> [Task statement]:
As the answer, give every line of the records that includes the word "sucção".
=== Section Start ===
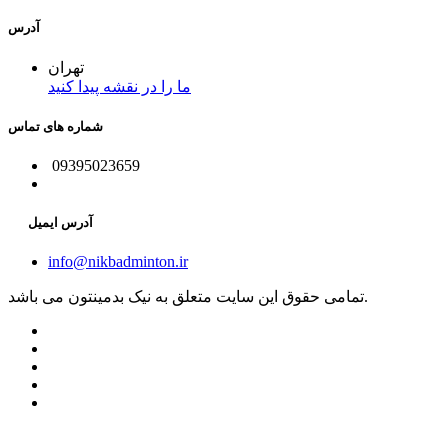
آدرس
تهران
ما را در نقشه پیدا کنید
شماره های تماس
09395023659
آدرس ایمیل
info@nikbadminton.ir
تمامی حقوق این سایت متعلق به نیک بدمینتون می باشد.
=== Section End ===
=== Section Start ===
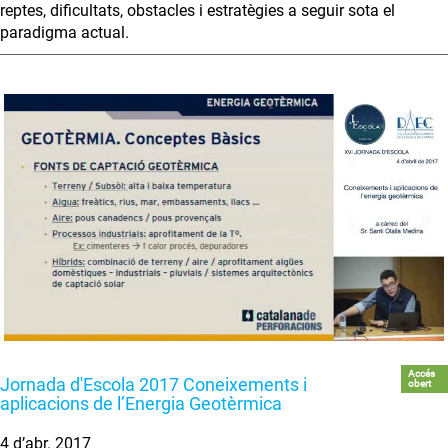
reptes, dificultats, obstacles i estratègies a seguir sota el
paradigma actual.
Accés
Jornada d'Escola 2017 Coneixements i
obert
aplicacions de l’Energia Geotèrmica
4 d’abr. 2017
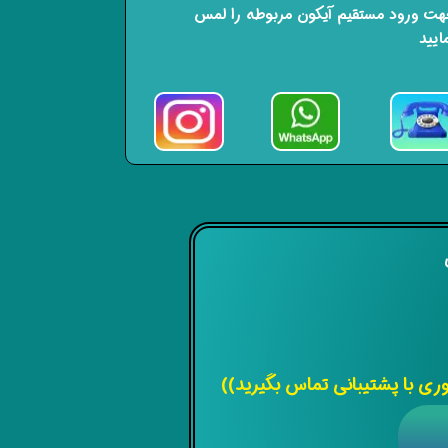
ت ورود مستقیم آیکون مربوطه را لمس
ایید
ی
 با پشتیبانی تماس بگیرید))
=== Section End ===
=== Section Start ===
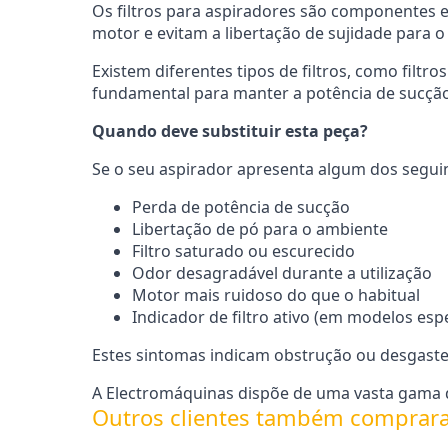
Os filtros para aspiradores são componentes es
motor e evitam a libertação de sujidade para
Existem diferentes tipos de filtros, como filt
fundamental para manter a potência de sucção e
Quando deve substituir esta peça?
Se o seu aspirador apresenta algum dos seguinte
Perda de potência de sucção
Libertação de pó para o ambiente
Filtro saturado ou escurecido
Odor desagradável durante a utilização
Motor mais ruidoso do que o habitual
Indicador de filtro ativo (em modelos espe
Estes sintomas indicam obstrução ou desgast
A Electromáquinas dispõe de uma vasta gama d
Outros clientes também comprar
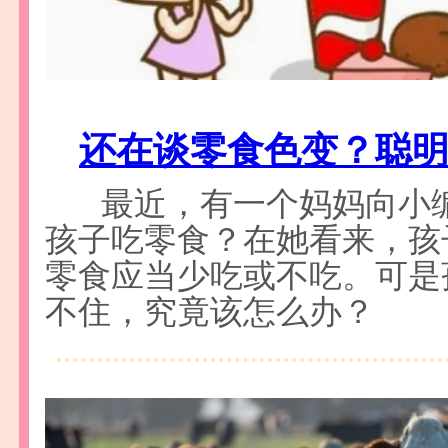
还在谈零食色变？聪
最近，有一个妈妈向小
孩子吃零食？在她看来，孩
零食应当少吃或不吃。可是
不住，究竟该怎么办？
=== Section End ===
> [Exercise result]:
fundamental para manter a potência de sucção e
Perda de potência de sucção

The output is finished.